### What the task requires
Pictures should not appear in the copy; the records themselves must be written out exactly.

[Extracted records]
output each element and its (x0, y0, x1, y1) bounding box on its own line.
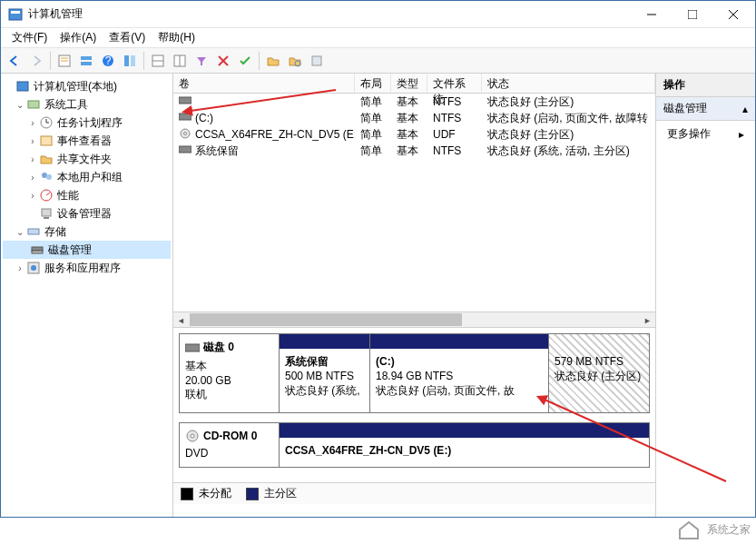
folder-button[interactable] (263, 51, 283, 71)
filter-button[interactable] (191, 51, 211, 71)
svg-point-30 (46, 174, 52, 180)
volume-list: 简单基本NTFS状态良好 (主分区)(C:)简单基本NTFS状态良好 (启动, … (173, 94, 655, 312)
help-button[interactable]: ? (98, 51, 118, 71)
svg-rect-41 (179, 114, 191, 120)
toggle-2-button[interactable] (170, 51, 190, 71)
volume-row[interactable]: (C:)简单基本NTFS状态良好 (启动, 页面文件, 故障转 (173, 110, 655, 126)
view-button[interactable] (120, 51, 140, 71)
check-button[interactable] (235, 51, 255, 71)
tree-local-users[interactable]: ›本地用户和组 (3, 168, 171, 186)
svg-rect-23 (17, 82, 28, 91)
volume-icon (179, 95, 191, 108)
scroll-left-icon[interactable]: ◄ (173, 312, 189, 328)
cdrom-label: CD-ROM 0 DVD (180, 423, 280, 467)
col-type[interactable]: 类型 (391, 74, 427, 93)
scrollbar-thumb[interactable] (190, 313, 462, 326)
col-volume[interactable]: 卷 (173, 74, 355, 93)
tree-shared-folders[interactable]: ›共享文件夹 (3, 150, 171, 168)
col-layout[interactable]: 布局 (355, 74, 391, 93)
menu-action[interactable]: 操作(A) (54, 28, 102, 47)
tree-root[interactable]: 计算机管理(本地) (3, 77, 171, 95)
toggle-1-button[interactable] (148, 51, 168, 71)
svg-rect-10 (81, 62, 92, 65)
folder-search-button[interactable] (285, 51, 305, 71)
disk-0-row[interactable]: 磁盘 0 基本 20.00 GB 联机 系统保留 500 MB NTFS 状态良… (179, 333, 650, 413)
partition-system-reserved[interactable]: 系统保留 500 MB NTFS 状态良好 (系统, (280, 334, 370, 412)
tree-event-viewer[interactable]: ›事件查看器 (3, 132, 171, 150)
disk-0-label: 磁盘 0 基本 20.00 GB 联机 (180, 334, 280, 412)
menu-help[interactable]: 帮助(H) (152, 28, 201, 47)
svg-rect-36 (32, 247, 43, 251)
forward-button[interactable] (26, 51, 46, 71)
tree-performance[interactable]: ›性能 (3, 186, 171, 204)
tree-system-tools[interactable]: ⌄系统工具 (3, 95, 171, 114)
tree-task-scheduler[interactable]: ›任务计划程序 (3, 114, 171, 132)
tree-services-apps[interactable]: ›服务和应用程序 (3, 259, 171, 277)
svg-rect-45 (185, 344, 200, 351)
menu-file[interactable]: 文件(F) (6, 28, 53, 47)
expand-icon[interactable]: › (26, 118, 39, 128)
cdrom-row[interactable]: CD-ROM 0 DVD CCSA_X64FRE_ZH-CN_DV5 (E:) (179, 422, 650, 468)
menu-view[interactable]: 查看(V) (103, 28, 151, 47)
expand-icon[interactable]: › (26, 173, 39, 183)
app-icon (8, 7, 23, 22)
delete-button[interactable] (213, 51, 233, 71)
titlebar: 计算机管理 (1, 1, 755, 28)
svg-rect-44 (179, 146, 191, 153)
tree-disk-management[interactable]: 磁盘管理 (3, 241, 171, 259)
legend-unallocated-swatch (181, 488, 193, 500)
maximize-button[interactable] (672, 1, 712, 27)
minimize-button[interactable] (631, 1, 672, 27)
svg-rect-37 (32, 251, 43, 253)
actions-pane: 操作 磁盘管理▴ 更多操作▸ (655, 74, 755, 517)
svg-rect-0 (9, 9, 22, 20)
settings-button[interactable] (307, 51, 327, 71)
tree-storage[interactable]: ⌄存储 (3, 223, 171, 241)
actions-disk-management[interactable]: 磁盘管理▴ (656, 97, 755, 121)
svg-rect-33 (42, 209, 51, 216)
dvd-icon (185, 429, 200, 443)
svg-text:?: ? (105, 54, 112, 67)
actions-more[interactable]: 更多操作▸ (656, 121, 755, 147)
scroll-right-icon[interactable]: ► (640, 312, 655, 328)
properties-button[interactable] (54, 51, 74, 71)
svg-rect-34 (44, 217, 49, 219)
actions-header: 操作 (656, 74, 755, 97)
col-status[interactable]: 状态 (482, 74, 655, 93)
volume-row[interactable]: 系统保留简单基本NTFS状态良好 (系统, 活动, 主分区) (173, 143, 655, 159)
volume-icon (179, 112, 191, 124)
svg-point-39 (31, 265, 36, 271)
partition-c[interactable]: (C:) 18.94 GB NTFS 状态良好 (启动, 页面文件, 故 (370, 334, 549, 412)
svg-rect-28 (41, 136, 52, 145)
expand-icon[interactable]: ⌄ (14, 227, 26, 237)
legend-primary-swatch (246, 488, 259, 500)
svg-rect-40 (179, 97, 191, 104)
toolbar: ? (1, 48, 755, 74)
chevron-up-icon: ▴ (742, 103, 748, 115)
volume-row[interactable]: 简单基本NTFS状态良好 (主分区) (173, 94, 655, 110)
nav-tree: 计算机管理(本地) ⌄系统工具 ›任务计划程序 ›事件查看器 ›共享文件夹 ›本… (1, 74, 173, 517)
svg-point-43 (184, 132, 187, 134)
disk-map: 磁盘 0 基本 20.00 GB 联机 系统保留 500 MB NTFS 状态良… (173, 327, 655, 482)
expand-icon[interactable]: › (26, 136, 39, 146)
expand-icon[interactable]: › (14, 263, 26, 273)
tree-device-manager[interactable]: 设备管理器 (3, 204, 171, 223)
partition-unlabeled[interactable]: 579 MB NTFS 状态良好 (主分区) (549, 334, 649, 412)
cdrom-partition[interactable]: CCSA_X64FRE_ZH-CN_DV5 (E:) (280, 423, 649, 467)
svg-rect-24 (28, 101, 39, 108)
svg-rect-13 (124, 55, 129, 66)
svg-rect-35 (28, 229, 39, 234)
svg-rect-14 (131, 55, 135, 66)
col-fs[interactable]: 文件系统 (427, 74, 482, 93)
volume-row[interactable]: CCSA_X64FRE_ZH-CN_DV5 (E:)简单基本UDF状态良好 (主… (173, 126, 655, 143)
close-button[interactable] (712, 1, 753, 27)
expand-icon[interactable]: › (26, 191, 39, 201)
expand-icon[interactable]: ⌄ (14, 100, 26, 110)
expand-icon[interactable]: › (26, 154, 39, 164)
legend: 未分配 主分区 (173, 482, 655, 504)
horizontal-scrollbar[interactable]: ◄ ► (173, 312, 655, 327)
watermark: 系统之家 (676, 517, 751, 542)
view-list-button[interactable] (76, 51, 96, 71)
back-button[interactable] (5, 51, 25, 71)
menubar: 文件(F) 操作(A) 查看(V) 帮助(H) (1, 28, 755, 48)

### Your solution
output each element and its (x0, y0, x1, y1) bounding box on its own line.
folder-button[interactable] (263, 51, 283, 71)
filter-button[interactable] (191, 51, 211, 71)
svg-point-30 (46, 174, 52, 180)
volume-list: 简单基本NTFS状态良好 (主分区)(C:)简单基本NTFS状态良好 (启动, … (173, 94, 655, 312)
help-button[interactable]: ? (98, 51, 118, 71)
svg-rect-41 (179, 114, 191, 120)
toggle-2-button[interactable] (170, 51, 190, 71)
volume-row[interactable]: (C:)简单基本NTFS状态良好 (启动, 页面文件, 故障转 (173, 110, 655, 126)
view-button[interactable] (120, 51, 140, 71)
check-button[interactable] (235, 51, 255, 71)
tree-local-users[interactable]: ›本地用户和组 (3, 168, 171, 186)
svg-rect-23 (17, 82, 28, 91)
volume-icon (179, 95, 191, 108)
scroll-left-icon[interactable]: ◄ (173, 312, 189, 328)
cdrom-label: CD-ROM 0 DVD (180, 423, 280, 467)
col-type[interactable]: 类型 (391, 74, 427, 93)
scrollbar-thumb[interactable] (190, 313, 462, 326)
col-volume[interactable]: 卷 (173, 74, 355, 93)
tree-shared-folders[interactable]: ›共享文件夹 (3, 150, 171, 168)
col-layout[interactable]: 布局 (355, 74, 391, 93)
menu-action[interactable]: 操作(A) (54, 28, 102, 47)
tree-root[interactable]: 计算机管理(本地) (3, 77, 171, 95)
toggle-1-button[interactable] (148, 51, 168, 71)
svg-rect-10 (81, 62, 92, 65)
folder-search-button[interactable] (285, 51, 305, 71)
disk-0-row[interactable]: 磁盘 0 基本 20.00 GB 联机 系统保留 500 MB NTFS 状态良… (179, 333, 650, 413)
partition-system-reserved[interactable]: 系统保留 500 MB NTFS 状态良好 (系统, (280, 334, 370, 412)
tree-event-viewer[interactable]: ›事件查看器 (3, 132, 171, 150)
disk-0-label: 磁盘 0 基本 20.00 GB 联机 (180, 334, 280, 412)
menu-help[interactable]: 帮助(H) (152, 28, 201, 47)
svg-rect-36 (32, 247, 43, 251)
forward-button[interactable] (26, 51, 46, 71)
tree-performance[interactable]: ›性能 (3, 186, 171, 204)
tree-system-tools[interactable]: ⌄系统工具 (3, 95, 171, 114)
tree-task-scheduler[interactable]: ›任务计划程序 (3, 114, 171, 132)
tree-services-apps[interactable]: ›服务和应用程序 (3, 259, 171, 277)
svg-rect-45 (185, 344, 200, 351)
menu-file[interactable]: 文件(F) (6, 28, 53, 47)
expand-icon[interactable]: › (26, 118, 39, 128)
cdrom-row[interactable]: CD-ROM 0 DVD CCSA_X64FRE_ZH-CN_DV5 (E:) (179, 422, 650, 468)
menu-view[interactable]: 查看(V) (103, 28, 151, 47)
expand-icon[interactable]: › (26, 173, 39, 183)
app-icon (8, 7, 23, 22)
delete-button[interactable] (213, 51, 233, 71)
titlebar: 计算机管理 (1, 1, 755, 28)
svg-rect-44 (179, 146, 191, 153)
tree-disk-management[interactable]: 磁盘管理 (3, 241, 171, 259)
legend-unallocated-swatch (181, 488, 193, 500)
maximize-button[interactable] (672, 1, 712, 27)
minimize-button[interactable] (631, 1, 672, 27)
svg-rect-37 (32, 251, 43, 253)
actions-pane: 操作 磁盘管理▴ 更多操作▸ (655, 74, 755, 517)
svg-rect-0 (9, 9, 22, 20)
settings-button[interactable] (307, 51, 327, 71)
tree-storage[interactable]: ⌄存储 (3, 223, 171, 241)
actions-disk-management[interactable]: 磁盘管理▴ (656, 97, 755, 121)
svg-rect-33 (42, 209, 51, 216)
dvd-icon (185, 429, 200, 443)
svg-text:?: ? (105, 54, 112, 67)
actions-more[interactable]: 更多操作▸ (656, 121, 755, 147)
scroll-right-icon[interactable]: ► (640, 312, 655, 328)
properties-button[interactable] (54, 51, 74, 71)
svg-rect-34 (44, 217, 49, 219)
actions-header: 操作 (656, 74, 755, 97)
col-status[interactable]: 状态 (482, 74, 655, 93)
volume-row[interactable]: 系统保留简单基本NTFS状态良好 (系统, 活动, 主分区) (173, 143, 655, 159)
volume-icon (179, 112, 191, 124)
svg-point-39 (31, 265, 36, 271)
partition-c[interactable]: (C:) 18.94 GB NTFS 状态良好 (启动, 页面文件, 故 (370, 334, 549, 412)
svg-rect-28 (41, 136, 52, 145)
expand-icon[interactable]: ⌄ (14, 227, 26, 237)
legend-primary-swatch (246, 488, 259, 500)
svg-rect-40 (179, 97, 191, 104)
toolbar: ? (1, 48, 755, 74)
chevron-up-icon: ▴ (742, 103, 748, 115)
volume-row[interactable]: 简单基本NTFS状态良好 (主分区) (173, 94, 655, 110)
nav-tree: 计算机管理(本地) ⌄系统工具 ›任务计划程序 ›事件查看器 ›共享文件夹 ›本… (1, 74, 173, 517)
svg-point-43 (184, 132, 187, 134)
disk-map: 磁盘 0 基本 20.00 GB 联机 系统保留 500 MB NTFS 状态良… (173, 327, 655, 482)
expand-icon[interactable]: › (26, 136, 39, 146)
expand-icon[interactable]: › (14, 263, 26, 273)
tree-device-manager[interactable]: 设备管理器 (3, 204, 171, 223)
partition-unlabeled[interactable]: 579 MB NTFS 状态良好 (主分区) (549, 334, 649, 412)
cdrom-partition[interactable]: CCSA_X64FRE_ZH-CN_DV5 (E:) (280, 423, 649, 467)
svg-rect-24 (28, 101, 39, 108)
svg-rect-13 (124, 55, 129, 66)
svg-rect-35 (28, 229, 39, 234)
svg-rect-14 (131, 55, 135, 66)
col-fs[interactable]: 文件系统 (427, 74, 482, 93)
volume-row[interactable]: CCSA_X64FRE_ZH-CN_DV5 (E:)简单基本UDF状态良好 (主… (173, 126, 655, 143)
close-button[interactable] (712, 1, 753, 27)
expand-icon[interactable]: › (26, 191, 39, 201)
expand-icon[interactable]: ⌄ (14, 100, 26, 110)
expand-icon[interactable]: › (26, 154, 39, 164)
legend: 未分配 主分区 (173, 482, 655, 504)
horizontal-scrollbar[interactable]: ◄ ► (173, 312, 655, 327)
watermark: 系统之家 (676, 517, 751, 542)
view-list-button[interactable] (76, 51, 96, 71)
back-button[interactable] (5, 51, 25, 71)
menubar: 文件(F) 操作(A) 查看(V) 帮助(H) (1, 28, 755, 48)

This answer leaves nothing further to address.